DATA –
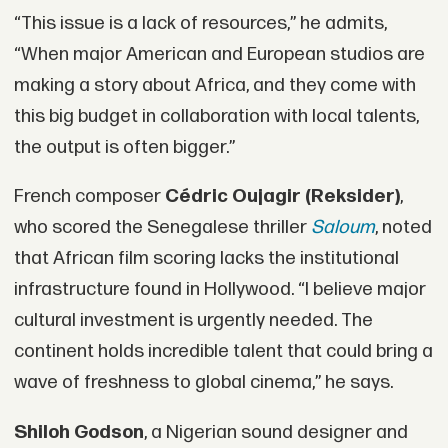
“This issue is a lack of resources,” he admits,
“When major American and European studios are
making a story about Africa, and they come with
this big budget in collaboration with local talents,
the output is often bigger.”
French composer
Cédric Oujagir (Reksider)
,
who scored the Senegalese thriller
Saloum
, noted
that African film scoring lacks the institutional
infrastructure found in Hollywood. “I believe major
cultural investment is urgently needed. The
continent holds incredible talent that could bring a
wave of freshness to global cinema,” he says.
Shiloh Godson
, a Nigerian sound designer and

...

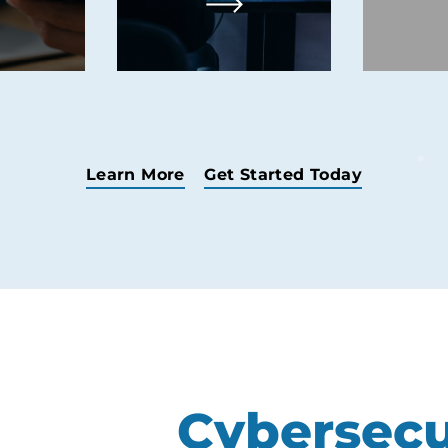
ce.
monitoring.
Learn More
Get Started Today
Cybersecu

YOUR OBJECTIVE –
From the entries above, pull out each line that includes "with".

ANSWER TO THE EXERCISE –
making a story about Africa, and they come with
this big budget in collaboration with local talents,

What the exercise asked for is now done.